Saved data entries:
"""

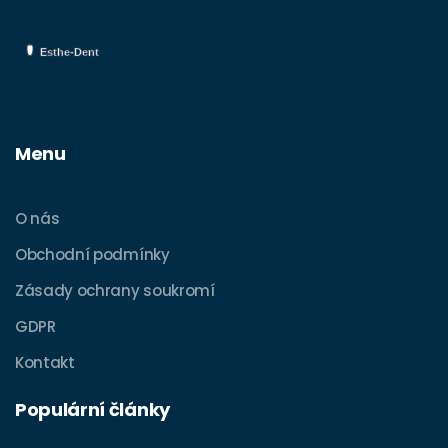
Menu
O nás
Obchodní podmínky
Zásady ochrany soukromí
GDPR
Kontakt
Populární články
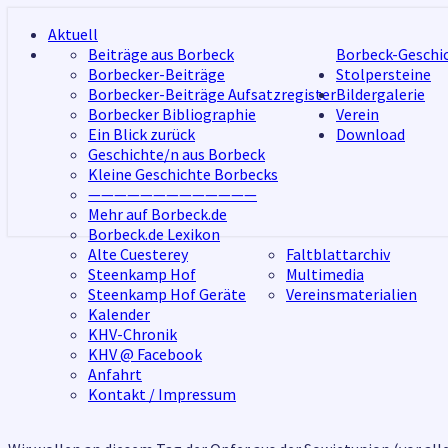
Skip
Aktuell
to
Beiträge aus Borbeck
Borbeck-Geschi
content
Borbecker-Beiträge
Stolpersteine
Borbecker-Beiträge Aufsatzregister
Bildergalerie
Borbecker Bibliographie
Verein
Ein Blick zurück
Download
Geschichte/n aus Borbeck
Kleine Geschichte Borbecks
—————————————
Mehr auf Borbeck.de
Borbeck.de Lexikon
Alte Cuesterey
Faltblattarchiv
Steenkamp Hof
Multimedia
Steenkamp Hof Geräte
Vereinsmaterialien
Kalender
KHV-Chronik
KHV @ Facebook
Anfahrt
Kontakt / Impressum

"""

Starting at the line that contains "Faltblattarchiv", write out every line through the last one in the data above, exactly as it stands.

Faltblattarchiv
Steenkamp Hof
Multimedia
Steenkamp Hof Geräte
Vereinsmaterialien
Kalender
KHV-Chronik
KHV @ Facebook
Anfahrt
Kontakt / Impressum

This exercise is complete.